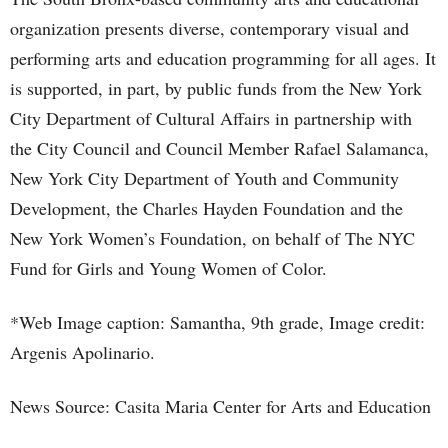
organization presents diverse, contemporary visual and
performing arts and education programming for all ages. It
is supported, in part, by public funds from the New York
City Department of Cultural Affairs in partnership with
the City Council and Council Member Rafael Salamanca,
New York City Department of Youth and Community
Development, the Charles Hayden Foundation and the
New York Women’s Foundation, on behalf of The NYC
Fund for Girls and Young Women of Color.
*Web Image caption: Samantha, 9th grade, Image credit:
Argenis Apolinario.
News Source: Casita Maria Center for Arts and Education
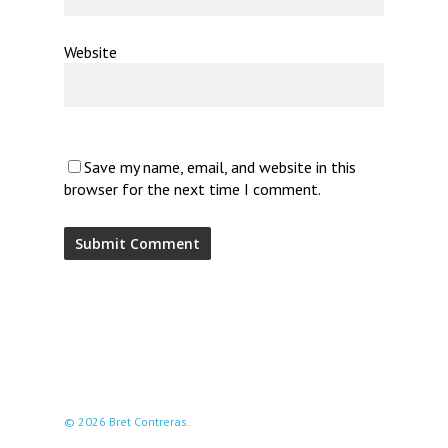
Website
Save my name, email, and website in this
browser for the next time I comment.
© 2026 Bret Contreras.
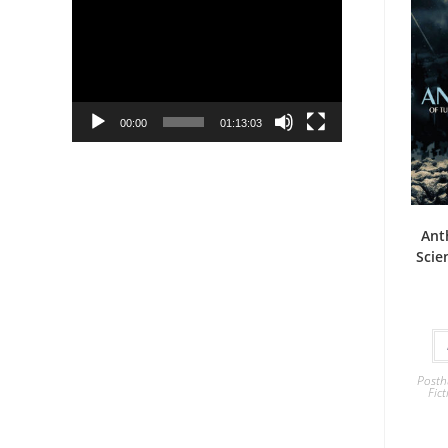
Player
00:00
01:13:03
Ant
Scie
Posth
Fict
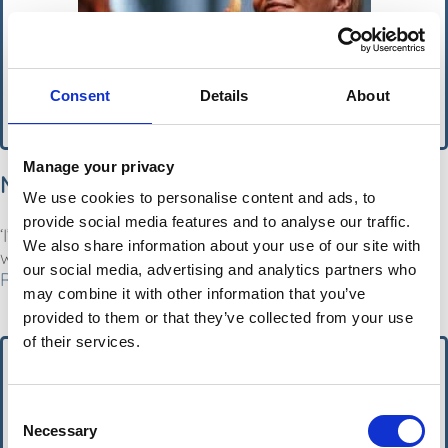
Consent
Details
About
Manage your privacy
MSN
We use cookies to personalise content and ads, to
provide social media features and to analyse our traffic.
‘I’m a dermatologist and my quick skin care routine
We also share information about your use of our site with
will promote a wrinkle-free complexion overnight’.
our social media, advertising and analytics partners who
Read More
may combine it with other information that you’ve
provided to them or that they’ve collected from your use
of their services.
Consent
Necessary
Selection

═══

* PROBLEM TO SOLVE *
Throughout the records above, find the lines in which the word "information" appears and return them.

* YOUR RESPONSE *
We also share information about your use of our site with
may combine it with other information that you’ve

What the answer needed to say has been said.